Instructions for the task: Below are some records. Repeat exactly the lines from the one containing "synthetic oils for 2-stroke engines. It" through the final line.

Data records

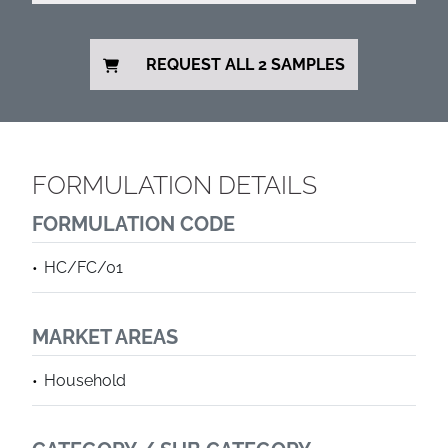
REQUEST ALL 2 SAMPLES
FORMULATION DETAILS
FORMULATION CODE
HC/FC/01
MARKET AREAS
Household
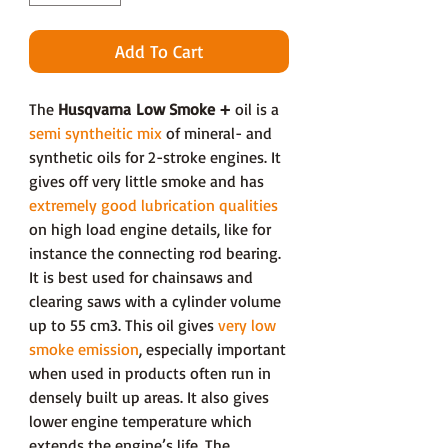
Add To Cart
The
Husqvarna Low Smoke +
oil is a
semi syntheitic mix
of mineral- and
synthetic oils for 2-stroke engines. It
gives off very little smoke and has
extremely good lubrication qualities
on high load engine details, like for
instance the connecting rod bearing.
It is best used for chainsaws and
clearing saws with a cylinder volume
up to 55 cm3. This oil gives
very low
smoke emission
, especially important
when used in products often run in
densely built up areas. It also gives
lower engine temperature which
extends the engine’s life. The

Your solution:
synthetic oils for 2-stroke engines. It
gives off very little smoke and has
extremely good lubrication qualities
on high load engine details, like for
instance the connecting rod bearing.
It is best used for chainsaws and
clearing saws with a cylinder volume
up to 55 cm3. This oil gives
very low
smoke emission
, especially important
when used in products often run in
densely built up areas. It also gives
lower engine temperature which
extends the engine’s life. The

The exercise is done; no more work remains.